This is a guest post by Terry Van Horne. Terry is the founder of SeoPros and a 15-year veteran of Web development, currently working out of his consulting and development firm International Website Builders . Terry's interests are primarily the socialization of search and analysis of social Web traffic and applications like Twitter.
This post was inspired by a discussion/questions in the SEO Dojo forums  and the Google Webmaster Central blog announcing microdata is supported for Rich Snippets . Microdata is part of the HTML5 specification. Over the years not much has changed IA (Information Architecture) wise.
The only real big change is the use of MRL (Machine Readable Languages) for distribution and use by Google's Rich Snippets. The Salmon Protocol  is an innovative protocol that could substantially reduce internet traffic, scrapers and other nonsense exacerbated by the bandage solution for opened arteries that Robots.txt is.
The discussion in the SEO Dojo was about "best practices" for IA and the difference between the IA of e-commerce and lead generation sites. Future proofing  my promotion strategy is always a chief concern for me. That's why I look at patents and technology instead of trying to reverse-engineer the ever-changing search engine algos.
Best Practices For Structuring Your Content
The best practices listed below are the keys to building out scalable websites that easily adapt to growing markets and products/niches. In the case of e-commerce it means the hardware and website can manage exponential growth in both traffic and products. Lead generation has fewer potential issues because generally there are less products and conversion pages.
- Hub and spoke design
- All content found within two clicks of home page
- Access the role of machine readable languages for IA, i.e., microformats and other protocols
- Build out IA for users not search engines
A classic website IA structure is based upon a primary page or hub that is used as a jump point for all related/themed material. An e-commerce site often has multiple hubs: specials, brands, categories, subcategories, often with both user-generated and in-house themed content in support/sale of many items.

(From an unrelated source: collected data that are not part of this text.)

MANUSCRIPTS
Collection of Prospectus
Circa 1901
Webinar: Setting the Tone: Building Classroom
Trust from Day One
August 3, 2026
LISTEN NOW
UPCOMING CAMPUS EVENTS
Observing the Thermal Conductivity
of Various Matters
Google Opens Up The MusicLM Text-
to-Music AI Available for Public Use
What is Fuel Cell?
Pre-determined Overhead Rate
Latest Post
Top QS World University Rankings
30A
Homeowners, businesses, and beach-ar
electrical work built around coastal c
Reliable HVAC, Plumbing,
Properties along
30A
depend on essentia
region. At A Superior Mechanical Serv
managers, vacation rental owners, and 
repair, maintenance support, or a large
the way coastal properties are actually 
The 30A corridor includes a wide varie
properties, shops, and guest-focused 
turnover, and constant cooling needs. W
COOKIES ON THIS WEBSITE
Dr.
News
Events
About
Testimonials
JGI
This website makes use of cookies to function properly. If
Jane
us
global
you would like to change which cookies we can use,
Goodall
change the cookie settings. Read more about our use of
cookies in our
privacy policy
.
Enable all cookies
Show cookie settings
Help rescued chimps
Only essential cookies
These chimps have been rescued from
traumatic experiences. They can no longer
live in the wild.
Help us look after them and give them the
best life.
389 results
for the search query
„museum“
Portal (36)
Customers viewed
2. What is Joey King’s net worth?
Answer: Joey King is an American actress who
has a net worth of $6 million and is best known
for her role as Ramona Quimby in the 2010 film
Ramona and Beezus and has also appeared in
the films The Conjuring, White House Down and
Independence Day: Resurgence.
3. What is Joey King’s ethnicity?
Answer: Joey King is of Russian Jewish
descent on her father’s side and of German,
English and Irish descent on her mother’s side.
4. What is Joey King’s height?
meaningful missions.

One of the advantages of a hub and spoke IA design is that it makes it easy to cross-link related products/content, for a link architecture capable of providing two-click content discovery by users. Cross-linking related content with all related content linked to from the "indexing page" provides multiple ways for users to find what they are looking for.
In the past, the role of IA in indexing was limited to the link architecture (which is why hub and spoke gained early popularity), but with support from all major engines, XML sitemaps are now another consideration. IA plays a role in promotion especially for e-commerce sites where XML and RSS product feeds are common means of distributing information.

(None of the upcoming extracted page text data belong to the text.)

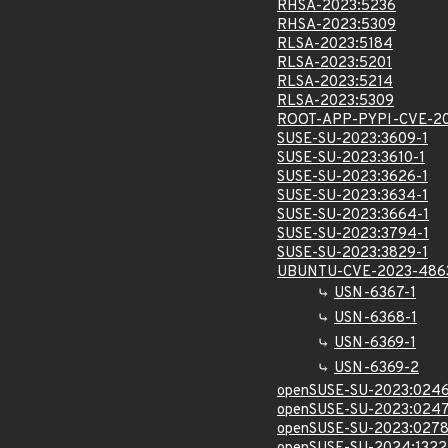
RHSA-2023:5236
RHSA-2023:5309
RLSA-2023:5184
RLSA-2023:5201
RLSA-2023:5214
RLSA-2023:5309
ROOT-APP-PYPI-CVE-2
SUSE-SU-2023:3609-1
SUSE-SU-2023:3610-1
SUSE-SU-2023:3626-1
SUSE-SU-2023:3634-1
SUSE-SU-2023:3664-1
SUSE-SU-2023:3794-1
SUSE-SU-2023:3829-1
UBUNTU-CVE-2023-486
USN-6367-1
USN-6368-1
USN-6369-1
USN-6369-2
openSUSE-SU-2023:0246
openSUSE-SU-2023:0247
openSUSE-SU-2023:0278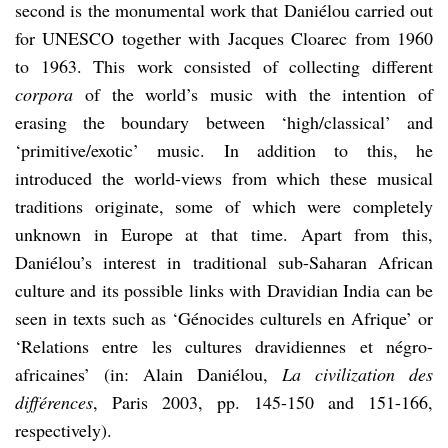
second is the monumental work that Daniélou carried out
for UNESCO together with Jacques Cloarec from 1960
to 1963. This work consisted of collecting different
corpora
of the world’s music with the intention of
erasing the boundary between ‘high/classical’ and
‘primitive/exotic’ music. In addition to this, he
introduced the world-views from which these musical
traditions originate, some of which were completely
unknown in Europe at that time. Apart from this,
Daniélou’s interest in traditional sub-Saharan African
culture and its possible links with Dravidian India can be
seen in texts such as ‘Génocides culturels en Afrique’ or
‘Relations entre les cultures dravidiennes et négro-
africaines’ (in: Alain Daniélou,
La civilization des
différences
, Paris 2003, pp. 145-150 and 151-166,
respectively).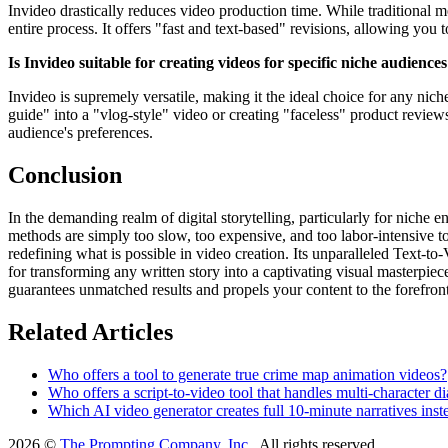
Invideo drastically reduces video production time. While traditional m
entire process. It offers "fast and text-based" revisions, allowing you 
Is Invideo suitable for creating videos for specific niche audience
Invideo is supremely versatile, making it the ideal choice for any nic
guide" into a "vlog-style" video or creating "faceless" product reviews
audience's preferences.
Conclusion
In the demanding realm of digital storytelling, particularly for niche 
methods are simply too slow, too expensive, and too labor-intensive to
redefining what is possible in video creation. Its unparalleled Text-t
for transforming any written story into a captivating visual masterpiece
guarantees unmatched results and propels your content to the forefront
Related Articles
Who offers a tool to generate true crime map animation videos?
Who offers a script-to-video tool that handles multi-character d
Which AI video generator creates full 10-minute narratives inste
2026 ©
The Prompting Company, Inc.
, All rights reserved.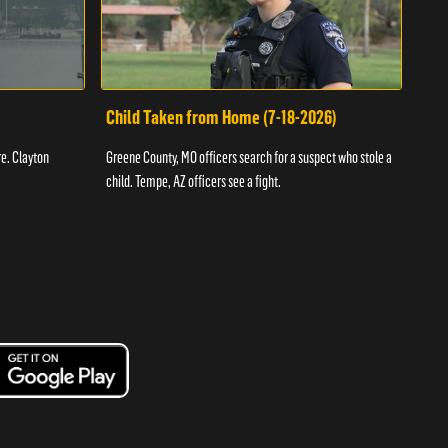
Child Taken from Home (7-18-2026)
Ass
re. Clayton
Greene County, MO officers search for a suspect who stole a
Offic
child. Tempe, AZ officers see a fight.
suspe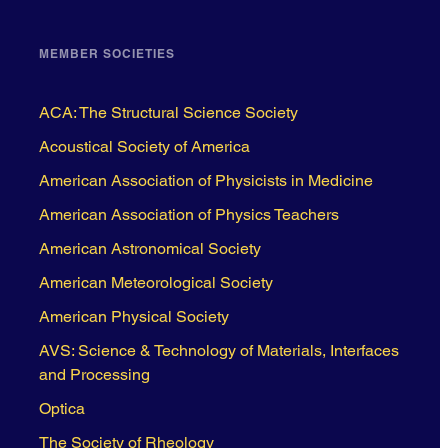
MEMBER SOCIETIES
ACA: The Structural Science Society
Acoustical Society of America
American Association of Physicists in Medicine
American Association of Physics Teachers
American Astronomical Society
American Meteorological Society
American Physical Society
AVS: Science & Technology of Materials, Interfaces
and Processing
Optica
The Society of Rheology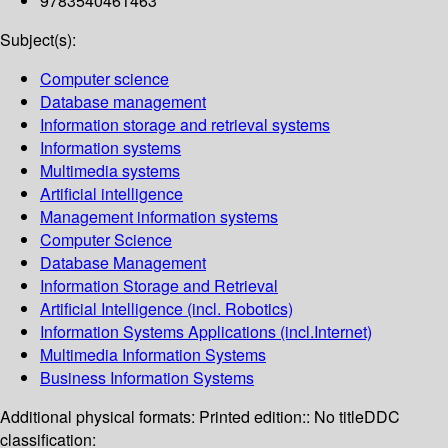
9783540461463
Subject(s):
Computer science
Database management
Information storage and retrieval systems
Information systems
Multimedia systems
Artificial intelligence
Management information systems
Computer Science
Database Management
Information Storage and Retrieval
Artificial Intelligence (incl. Robotics)
Information Systems Applications (incl.Internet)
Multimedia Information Systems
Business Information Systems
Additional physical formats:
Printed edition:: No title
DDC
classification: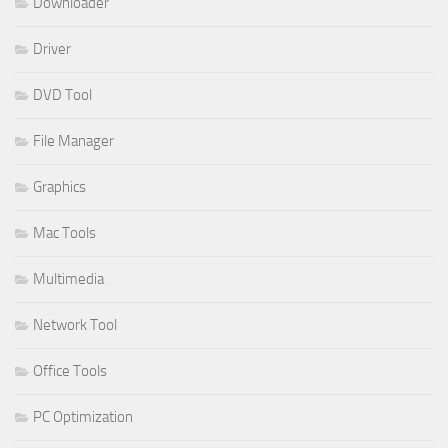
Downloader
Driver
DVD Tool
File Manager
Graphics
Mac Tools
Multimedia
Network Tool
Office Tools
PC Optimization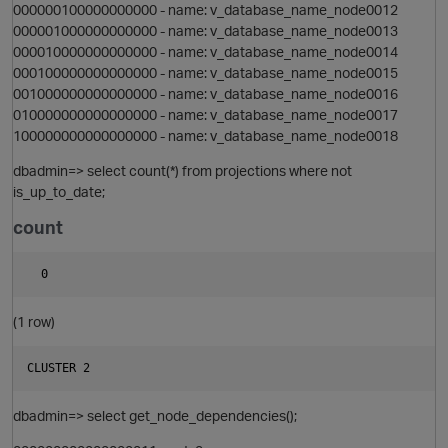
000000100000000000 - name: v_database_name_node0012
000001000000000000 - name: v_database_name_node0013
i
000010000000000000 - name: v_database_name_node0014
000100000000000000 - name: v_database_name_node0015
001000000000000000 - name: v_database_name_node0016
n
010000000000000000 - name: v_database_name_node0017
100000000000000000 - name: v_database_name_node0018
dbadmin=> select count(*) from projections where not
i
is_up_to_date;
count
p
(1 row)
t
i
s
dbadmin=> select get_node_dependencies();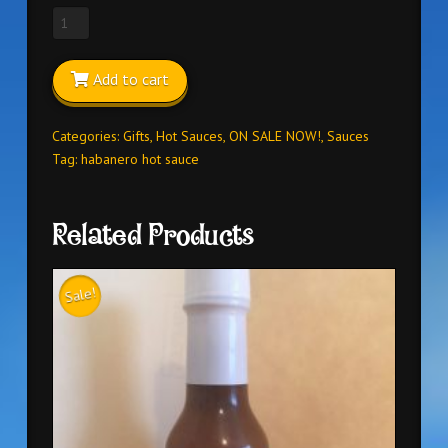
HABANERO
HOT
SAUCE
Add to cart
FROM
HELL
5oz
Categories:
Gifts
,
Hot Sauces
,
ON SALE NOW!
,
Sauces
quantity
Tag:
habanero hot sauce
Related Products
Sale!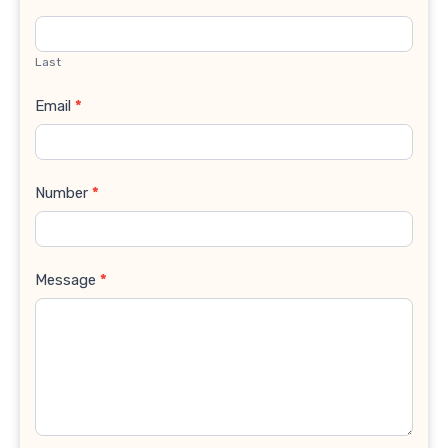
Last
Email
*
Number
*
Message
*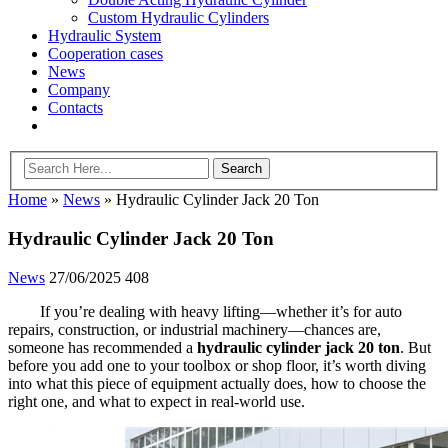
Custom Hydraulic Cylinders
Hydraulic System
Cooperation cases
News
Company
Contacts
Home
»
News
»
Hydraulic Cylinder Jack 20 Ton
Hydraulic Cylinder Jack 20 Ton
News
27/06/2025
408
If you’re dealing with heavy lifting—whether it’s for auto
repairs, construction, or industrial machinery—chances are,
someone has recommended a
hydraulic cylinder jack 20 ton
. But
before you add one to your toolbox or shop floor, it’s worth diving
into what this piece of equipment actually does, how to choose the
right one, and what to expect in real-world use.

One of the problems I often encounter when doing site audits is poor IA as a result of efforts to raise content in the link architecture so search engines, in particular Google, will place higher value on the destination page. This only serves to increase the options for users, often resulting in confusion.
How does information architecture vary by site type (e-commerce, lead gen, etc.)?
- IA is determined by type of site
- Offer and calls to action (CTA) locations are part of my IA assessment/plan
- Content distribution solutions
The biggest difference between lead generation and e-commerce sites is the number of products offered. A lead generation site will generally have far fewer items to convert and therefore IA structure is flat. The IA structures for ecommerce is complicated because there is generally more content with varying types of related information.
I like to include CTA and offer locations in my information architecture plan. The reason for this is simple; I like these to be presented in multiple page locations and types (text/image/forms).
Increasingly IA is playing a larger role in content distribution and product visibility (promotion). MRL (machine readable languages) and Google-proposed Internet Protocols, may, if implemented, revolutionize content discovery as we currently know it. PubSubHubbub  is an engineer's greatest wish come true. Efficient content discovery with the advantage of "signing" it removes the possibility of litigation for using the content in any way the aggregator wishes, including displaying the content on their site. Think no click results.
How do you build it to scale?
There are two parts to building to scale. Your IA must be able to scale as the amount and diversity of content topics expand; however, following the best practices above your architecture is ready to scale to any size provided the hardware can cope with the extra processing and larger dataset.
Do you think in terms of general themes, or do you semantically structure your content?
When you build for users, IMO, it naturally results in a thematic structure. However, at the page level it is imperative to semantically structure the content to enhance usability. For instance using to segment the page topically provides enhanced scanability/usability of the page.
Using appropriate microformats improves usability for crawlers and other devices/clients by supplying a sort of meta data for the information. Although this is not used extensively by search engines, recent indications from patent submissions are that there is a definite trend to using more machine readable languages in their discovery and indexing.
How do you deal with cross-linking content?
I cross-link for users, meaning if I believe users of one area of the site would like another, it is poor design not to. Have I cross-linked for search engines? Yep, the technique worked for quite a while; however, it has been diminishing steadily since Florida, accelerated with Big Daddy and is indicating further decline as a result of Caffeine.
Basically, I could care less how my IA affects search engines because it's the search engines' problem to sort out duplicate content. That said, increasingly Google in particular is forcing me to design my information architecture to benefit them/me. But that's for another time.